What to work on => When you transcribe the listing that follows, keep every line exact and skip any picture.

---------- Dataset records ----------

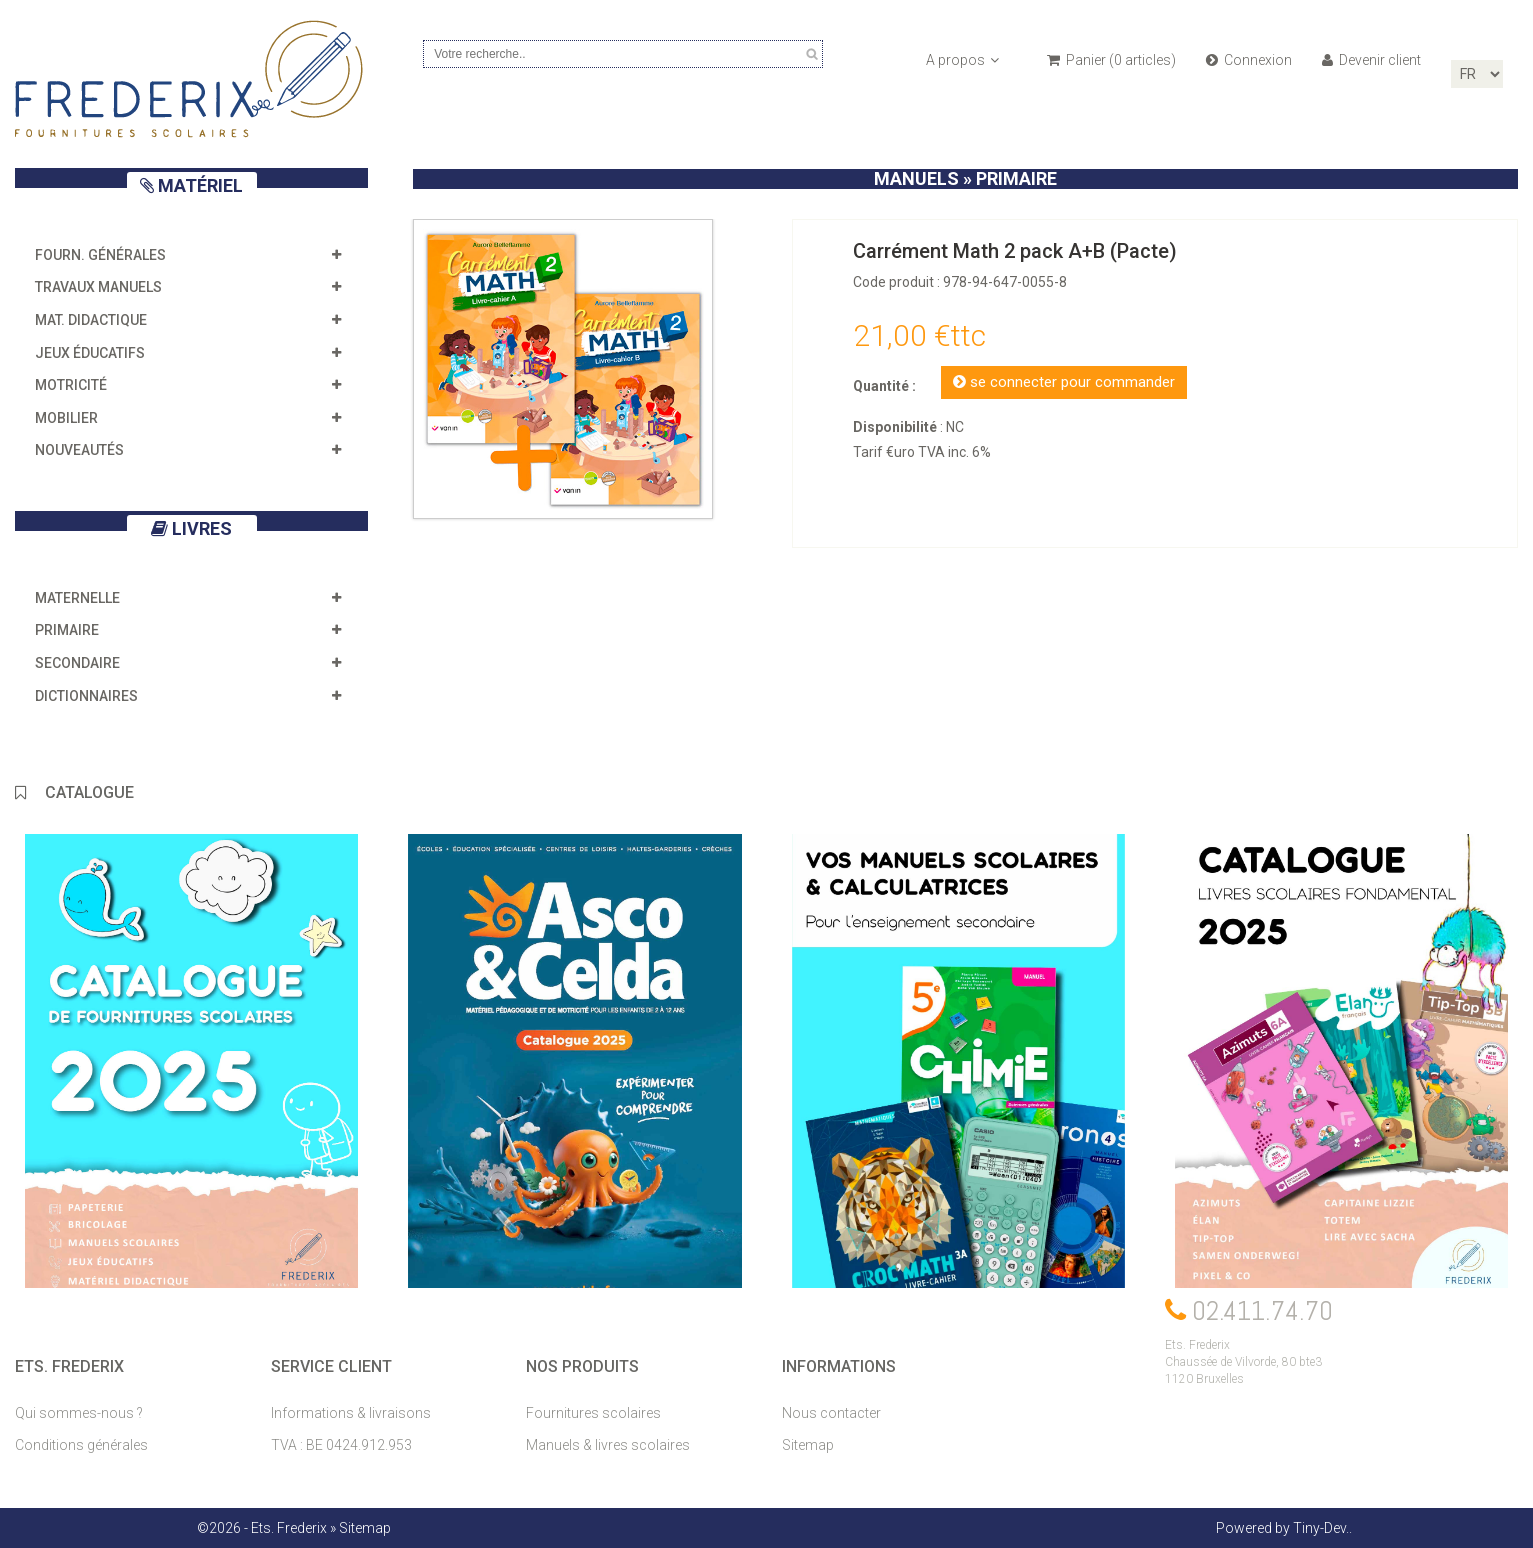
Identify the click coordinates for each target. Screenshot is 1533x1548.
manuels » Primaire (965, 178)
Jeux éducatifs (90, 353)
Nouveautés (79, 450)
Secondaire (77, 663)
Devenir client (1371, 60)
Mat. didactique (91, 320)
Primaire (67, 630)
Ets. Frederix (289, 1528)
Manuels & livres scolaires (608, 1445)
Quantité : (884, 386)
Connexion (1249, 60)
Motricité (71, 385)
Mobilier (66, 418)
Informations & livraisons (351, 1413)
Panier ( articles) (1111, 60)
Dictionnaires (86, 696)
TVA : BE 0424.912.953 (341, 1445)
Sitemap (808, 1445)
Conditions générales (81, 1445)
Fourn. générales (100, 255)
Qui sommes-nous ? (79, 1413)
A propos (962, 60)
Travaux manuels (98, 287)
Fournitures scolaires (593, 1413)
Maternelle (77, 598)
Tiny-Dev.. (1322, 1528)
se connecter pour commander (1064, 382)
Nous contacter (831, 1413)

----------

Answer to the problem =>
Identify the click coordinates for each target. Screenshot is 1533x1548.
manuels » Primaire (965, 178)
Jeux éducatifs (90, 353)
Nouveautés (79, 450)
Secondaire (77, 663)
Devenir client (1371, 60)
Mat. didactique (91, 320)
Primaire (67, 630)
Ets. Frederix (289, 1528)
Manuels & livres scolaires (608, 1445)
Quantité : (884, 386)
Connexion (1249, 60)
Motricité (71, 385)
Mobilier (66, 418)
Informations & livraisons (351, 1413)
Panier ( articles) (1111, 60)
Dictionnaires (86, 696)
TVA : BE 0424.912.953 (341, 1445)
Sitemap (808, 1445)
Conditions générales (81, 1445)
Fourn. générales (100, 255)
Qui sommes-nous ? (79, 1413)
A propos (962, 60)
Travaux manuels (98, 287)
Fournitures scolaires (593, 1413)
Maternelle (77, 598)
Tiny-Dev.. (1322, 1528)
se connecter pour commander (1064, 382)
Nous contacter (831, 1413)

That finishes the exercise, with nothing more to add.